* [What the task asks]: Which lines of the entries contain the word "einem"? Please list them.

* [Records for this exercise]:

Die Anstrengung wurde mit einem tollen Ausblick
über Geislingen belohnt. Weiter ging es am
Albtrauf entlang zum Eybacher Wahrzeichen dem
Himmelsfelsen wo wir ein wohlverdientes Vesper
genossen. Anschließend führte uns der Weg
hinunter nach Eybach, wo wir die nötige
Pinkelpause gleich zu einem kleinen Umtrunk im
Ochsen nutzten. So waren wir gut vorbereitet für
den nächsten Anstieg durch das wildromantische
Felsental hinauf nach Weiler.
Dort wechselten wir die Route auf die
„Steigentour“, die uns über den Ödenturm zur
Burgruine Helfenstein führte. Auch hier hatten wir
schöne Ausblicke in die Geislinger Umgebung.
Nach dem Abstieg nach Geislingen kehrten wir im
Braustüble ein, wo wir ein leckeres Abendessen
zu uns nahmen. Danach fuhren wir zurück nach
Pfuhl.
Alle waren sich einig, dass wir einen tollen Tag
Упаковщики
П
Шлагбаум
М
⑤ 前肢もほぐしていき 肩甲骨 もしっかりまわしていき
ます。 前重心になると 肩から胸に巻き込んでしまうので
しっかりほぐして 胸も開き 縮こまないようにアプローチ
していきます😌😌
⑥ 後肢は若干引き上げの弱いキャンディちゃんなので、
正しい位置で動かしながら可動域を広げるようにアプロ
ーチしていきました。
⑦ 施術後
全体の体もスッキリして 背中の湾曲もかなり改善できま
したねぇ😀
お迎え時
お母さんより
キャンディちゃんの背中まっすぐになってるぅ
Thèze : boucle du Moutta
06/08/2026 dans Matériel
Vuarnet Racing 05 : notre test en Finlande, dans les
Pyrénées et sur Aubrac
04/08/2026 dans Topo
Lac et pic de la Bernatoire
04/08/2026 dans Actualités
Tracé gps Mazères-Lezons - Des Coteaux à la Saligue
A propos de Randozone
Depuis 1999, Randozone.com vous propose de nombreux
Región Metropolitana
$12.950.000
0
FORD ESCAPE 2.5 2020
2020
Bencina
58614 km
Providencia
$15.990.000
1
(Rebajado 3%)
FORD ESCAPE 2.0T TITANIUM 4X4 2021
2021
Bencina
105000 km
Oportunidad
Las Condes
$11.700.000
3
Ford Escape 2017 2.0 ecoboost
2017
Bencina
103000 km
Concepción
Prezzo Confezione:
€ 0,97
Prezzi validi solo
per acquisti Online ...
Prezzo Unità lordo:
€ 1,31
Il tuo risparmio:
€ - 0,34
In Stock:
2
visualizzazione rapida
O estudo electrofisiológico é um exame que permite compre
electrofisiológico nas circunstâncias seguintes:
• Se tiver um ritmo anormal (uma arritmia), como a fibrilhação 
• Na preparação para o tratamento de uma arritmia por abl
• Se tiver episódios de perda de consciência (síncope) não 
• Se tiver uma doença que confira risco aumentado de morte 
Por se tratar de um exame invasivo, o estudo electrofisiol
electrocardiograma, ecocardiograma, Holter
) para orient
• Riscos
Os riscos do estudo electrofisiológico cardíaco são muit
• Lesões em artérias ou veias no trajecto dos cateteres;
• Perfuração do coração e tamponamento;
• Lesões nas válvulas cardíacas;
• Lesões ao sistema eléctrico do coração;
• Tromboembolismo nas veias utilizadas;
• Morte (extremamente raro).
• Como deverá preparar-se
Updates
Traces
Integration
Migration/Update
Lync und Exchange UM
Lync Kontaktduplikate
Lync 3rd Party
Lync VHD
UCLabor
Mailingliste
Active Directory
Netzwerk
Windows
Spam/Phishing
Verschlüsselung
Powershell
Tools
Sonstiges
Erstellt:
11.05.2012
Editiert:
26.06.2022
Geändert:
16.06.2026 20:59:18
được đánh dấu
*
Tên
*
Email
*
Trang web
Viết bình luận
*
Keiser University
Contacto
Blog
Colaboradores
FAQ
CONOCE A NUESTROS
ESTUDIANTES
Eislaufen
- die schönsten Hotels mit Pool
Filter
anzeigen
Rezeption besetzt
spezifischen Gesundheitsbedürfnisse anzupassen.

* [Exercise answer]:
Die Anstrengung wurde mit einem tollen Ausblick
Pinkelpause gleich zu einem kleinen Umtrunk im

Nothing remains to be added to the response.